By the time the three of us reached the top, the incline was too steep
to let go of anything. Abby and I hung
onto flimsy-looking tree branches while
Charlotte
looked for a place in the brush to climb through.
“There’s barbed
wire up here!” she called, to which the reply came, “Well, figure out how to
climb through it! We’re NOT going back
down!” The barbed wire
turned out to be nothing more some rusty metal fencing, so we shoved over it
and plunged into what looked like a mess of dense, wiry bushes. Unfortunately we found ourselves in the
middle of a thorn patch. A minute or so
of yelping, ripping, and squealing and everyone was free, though not without a
few cries of “I’m bleeding!” and “There are thorns in my underwear!”
Then we were through.
The pastures stretched ahead of us, tantalizingly separated from our
strip of wildflowers and weeds by a singing electric fence, long sunlit grasses
melting into the shadows of the mountain beyond it. A few black cows dotted the hills. We marched through
the thick weeds along the fence, suddenly transformed into dirty, sweaty,
thoroughly bedraggled British explorers (with terrible accents):
“Hullo! I daresay we’ve stumbled upon Welsh
countryside!”
“No, I think it’s
the Amazon.”
“Nonsense, it’s
most assuredly Wales.”
“The Amazon!”
“WALES!”

There’s something
intoxicating about the thrill that comes from being almost (but not quite)

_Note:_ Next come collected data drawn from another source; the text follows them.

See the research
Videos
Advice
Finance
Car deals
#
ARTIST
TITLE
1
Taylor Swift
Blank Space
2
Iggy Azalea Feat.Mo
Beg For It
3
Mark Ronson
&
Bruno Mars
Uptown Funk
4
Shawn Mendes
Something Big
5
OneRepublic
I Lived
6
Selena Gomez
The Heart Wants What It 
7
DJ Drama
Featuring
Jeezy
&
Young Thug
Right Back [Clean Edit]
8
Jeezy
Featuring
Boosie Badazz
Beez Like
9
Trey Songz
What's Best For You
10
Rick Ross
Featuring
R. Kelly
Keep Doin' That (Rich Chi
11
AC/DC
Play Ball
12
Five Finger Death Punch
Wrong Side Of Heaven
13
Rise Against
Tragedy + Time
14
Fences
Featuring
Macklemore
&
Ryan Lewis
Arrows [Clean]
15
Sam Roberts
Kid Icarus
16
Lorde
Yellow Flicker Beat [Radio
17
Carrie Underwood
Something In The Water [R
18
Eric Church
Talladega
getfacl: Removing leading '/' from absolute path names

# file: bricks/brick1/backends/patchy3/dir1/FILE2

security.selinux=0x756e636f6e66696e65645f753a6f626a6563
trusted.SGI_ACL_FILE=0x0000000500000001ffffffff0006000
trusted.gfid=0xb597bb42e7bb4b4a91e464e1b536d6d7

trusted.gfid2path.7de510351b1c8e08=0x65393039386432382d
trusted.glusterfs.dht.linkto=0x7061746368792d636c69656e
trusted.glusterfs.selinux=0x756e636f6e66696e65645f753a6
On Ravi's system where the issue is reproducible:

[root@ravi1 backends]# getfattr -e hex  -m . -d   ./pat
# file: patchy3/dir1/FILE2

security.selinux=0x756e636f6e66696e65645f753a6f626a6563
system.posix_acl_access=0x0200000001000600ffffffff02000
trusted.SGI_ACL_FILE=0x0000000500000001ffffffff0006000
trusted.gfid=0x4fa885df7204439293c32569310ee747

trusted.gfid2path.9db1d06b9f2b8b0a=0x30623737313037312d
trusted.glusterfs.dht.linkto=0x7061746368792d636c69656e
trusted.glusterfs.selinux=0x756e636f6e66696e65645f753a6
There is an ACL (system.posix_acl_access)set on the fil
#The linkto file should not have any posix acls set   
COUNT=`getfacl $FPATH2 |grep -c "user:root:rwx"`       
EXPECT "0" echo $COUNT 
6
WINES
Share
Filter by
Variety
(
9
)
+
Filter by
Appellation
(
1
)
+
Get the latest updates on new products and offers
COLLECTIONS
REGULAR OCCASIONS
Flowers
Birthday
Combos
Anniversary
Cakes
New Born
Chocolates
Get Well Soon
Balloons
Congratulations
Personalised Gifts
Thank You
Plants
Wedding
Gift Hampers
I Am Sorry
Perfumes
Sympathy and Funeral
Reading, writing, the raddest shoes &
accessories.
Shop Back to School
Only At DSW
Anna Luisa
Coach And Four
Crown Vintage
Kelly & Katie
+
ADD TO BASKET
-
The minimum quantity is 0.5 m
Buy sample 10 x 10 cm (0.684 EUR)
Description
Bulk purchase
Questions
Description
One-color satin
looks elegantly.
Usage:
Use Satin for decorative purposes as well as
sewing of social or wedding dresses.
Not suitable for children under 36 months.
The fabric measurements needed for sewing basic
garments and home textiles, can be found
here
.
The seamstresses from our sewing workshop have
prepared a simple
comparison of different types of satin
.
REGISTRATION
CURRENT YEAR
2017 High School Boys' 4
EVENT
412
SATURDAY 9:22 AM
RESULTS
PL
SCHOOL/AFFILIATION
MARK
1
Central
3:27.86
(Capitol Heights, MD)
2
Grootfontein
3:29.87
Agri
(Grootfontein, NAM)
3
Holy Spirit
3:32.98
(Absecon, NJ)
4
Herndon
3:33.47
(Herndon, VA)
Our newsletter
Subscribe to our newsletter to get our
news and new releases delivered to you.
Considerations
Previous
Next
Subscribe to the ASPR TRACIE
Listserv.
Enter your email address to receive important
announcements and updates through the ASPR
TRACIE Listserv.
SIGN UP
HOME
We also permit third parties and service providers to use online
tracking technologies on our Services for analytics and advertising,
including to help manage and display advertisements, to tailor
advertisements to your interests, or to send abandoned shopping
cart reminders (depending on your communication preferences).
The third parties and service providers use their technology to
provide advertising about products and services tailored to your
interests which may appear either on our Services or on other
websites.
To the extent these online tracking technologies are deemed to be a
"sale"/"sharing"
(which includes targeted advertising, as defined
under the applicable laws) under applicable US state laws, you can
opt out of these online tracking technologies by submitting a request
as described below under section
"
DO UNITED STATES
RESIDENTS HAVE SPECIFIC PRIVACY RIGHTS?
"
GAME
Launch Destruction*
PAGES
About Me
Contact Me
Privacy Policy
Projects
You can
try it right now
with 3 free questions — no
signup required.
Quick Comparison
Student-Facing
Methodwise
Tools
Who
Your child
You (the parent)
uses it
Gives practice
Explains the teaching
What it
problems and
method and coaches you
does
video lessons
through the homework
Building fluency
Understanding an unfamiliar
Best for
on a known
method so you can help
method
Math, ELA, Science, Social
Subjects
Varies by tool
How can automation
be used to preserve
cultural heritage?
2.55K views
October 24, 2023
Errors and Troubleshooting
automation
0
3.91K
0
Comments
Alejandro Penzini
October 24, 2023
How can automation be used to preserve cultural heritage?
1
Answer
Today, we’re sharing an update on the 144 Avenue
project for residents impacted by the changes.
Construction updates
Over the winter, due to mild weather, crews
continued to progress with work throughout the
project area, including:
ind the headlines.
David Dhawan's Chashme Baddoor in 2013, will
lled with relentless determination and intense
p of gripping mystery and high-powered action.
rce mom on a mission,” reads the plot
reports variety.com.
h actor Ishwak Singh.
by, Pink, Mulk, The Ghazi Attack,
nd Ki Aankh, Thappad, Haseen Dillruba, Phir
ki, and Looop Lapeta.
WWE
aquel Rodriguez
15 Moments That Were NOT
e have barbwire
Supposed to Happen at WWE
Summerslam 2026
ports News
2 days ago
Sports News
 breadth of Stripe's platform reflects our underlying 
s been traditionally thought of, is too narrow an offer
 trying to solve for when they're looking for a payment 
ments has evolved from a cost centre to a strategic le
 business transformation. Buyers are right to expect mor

lost. We plowed on for maybe half a
mile, stepping into rabbit holes, jumping over miniature creeks, and tangling
in spiders webs until we decided it might be a good idea to figure out how we
were going to get down again. Abby found
a promising spot where the bushes thinned a little, and we decided to go for
it. Alas, MORE thorns. Lots of them.
Story of our lives, I guess. We
got about five feet into the bushes and found ourselves completely surrounded
by prickly things.
Charlotte got stuck and Abby slipped on a
thorn patch right in front of me (after she got free, I of course fell into the
same patch). Much wild giggling
ensued. I concentrated on freeing my
shorts from all the thorns, ignoring Char’s shouts of “Blood! Blood!
BLOOD!” which kept increasing in volume.
FINALLY, somehow, we both tugged ourselves free and half-ran, half-fell
the rest of the way down the bank to where Abby was waiting below on solid
ground. Charlotte was, in fact, bleeding and not just
being overly dramatic (I took pictures as evidence).
The rest of the days adventures included splashing around in giant quarry puddles, throwing mud at each other, and getting stuck in various thorn patches. (Come on, it hasn't been a REALLY good adventure until you've gotten a few scratches and some thorns in your underwear. Seriously people...) We arrived home three hours later, scraped, a
little bloody, covered in mud and prickles, and quite happy.
Dear reader, if you ever find yourself in Bellefonte and are looking for an excellent hike, go check out this quarry. So much fun.